Telecommunications: Comcast

  • Performance: Shares rising about 1% after showing signs of stabilization in its broadband business.
  • Broadband Customers: Lost 104,000 domestic broadband customers, which was better than the expected 140,000 loss.
  • Revenue: Came in ahead of estimates at $31.2 billion versus $30.7 billion expected.
  • Earnings: Adjusted earnings per share came in at $1.12, topping forecasts of $1.10.

US Government Shutdown: Faint Signs of Progress

The US government shutdown is now a month long, and by next week, it will be the longest in history. While progress is slow, there are "faint signs of talks."
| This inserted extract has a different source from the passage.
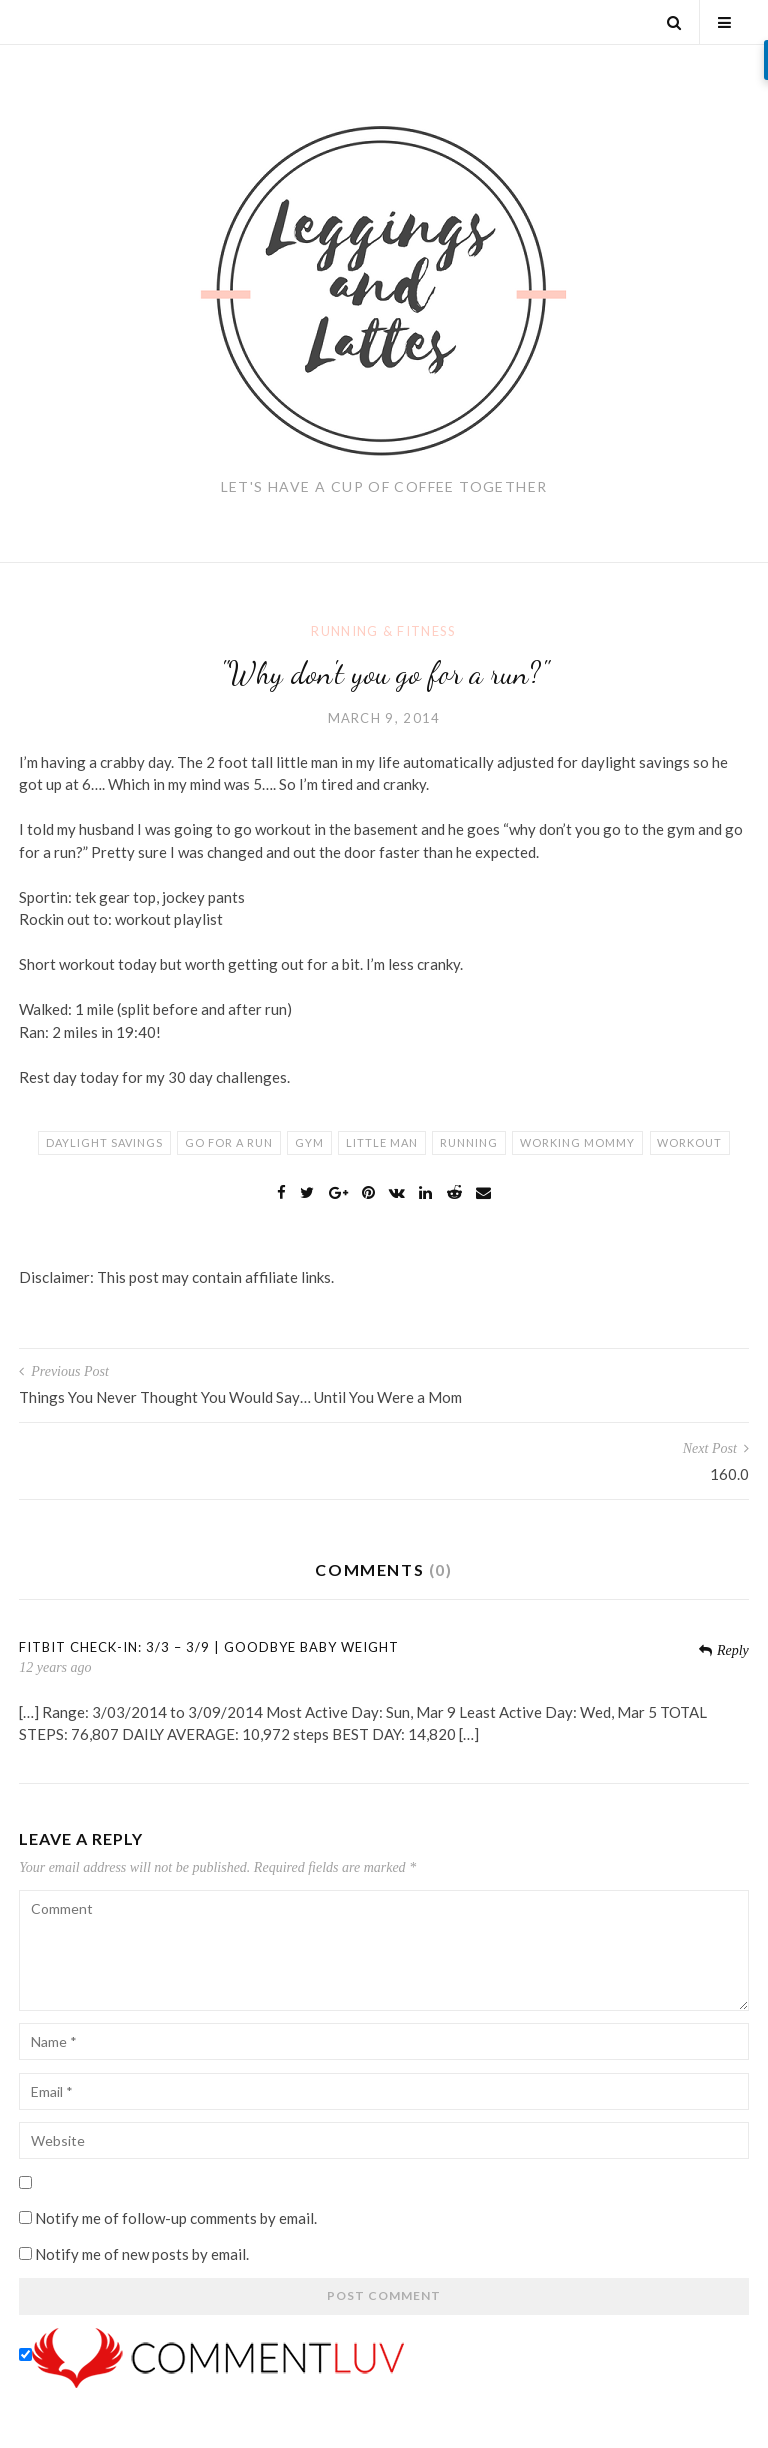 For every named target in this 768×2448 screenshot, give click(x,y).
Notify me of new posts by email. (142, 2254)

  • Bipartisan Appropriations Work: New energy towards bipartisan work on appropriations could lead to a partial shutdown rather than a full one.
  • Senate Majority Leader Chuck Schumer: Has floated the idea of more comprehensive talks to end the shutdown and indicated that lower-level talks are ongoing.
  • Long Road Ahead: Despite these signs, the process is described as a "10-step process" and clearly a long way from resolution. The Senate is scheduled for more votes today before heading home for the weekend.

Synthesis/Conclusion

The market is navigating a complex landscape characterized by cautious optimism regarding US-China trade relations, significant shifts in big tech driven by AI investments, and a Federal Reserve signaling a pause in its rate-cutting cycle. While the US-China meeting offers a temporary de-escalation, underlying tensions and decoupling trends persist. Big tech earnings reveal a bifurcated market, with AI investments driving growth for some (Alphabet) while weighing on profits for others (Meta). OpenAI's potential $1 trillion IPO underscores the immense potential and capital flowing into the AI sector. The Federal Reserve's decision to cut rates, coupled with a cautious outlook, suggests a data-dependent approach to future monetary policy, balancing sticky inflation against a cooling job market. Company-specific earnings highlight sector-specific challenges and opportunities, from aviation supply chain issues to the impact of consumer spending on restaurants and the robust demand for semiconductors. The ongoing US government shutdown, while showing faint signs of dialogue, remains a persistent overhang. Investors are closely watching for further clarity on these interconnected issues to guide market direction.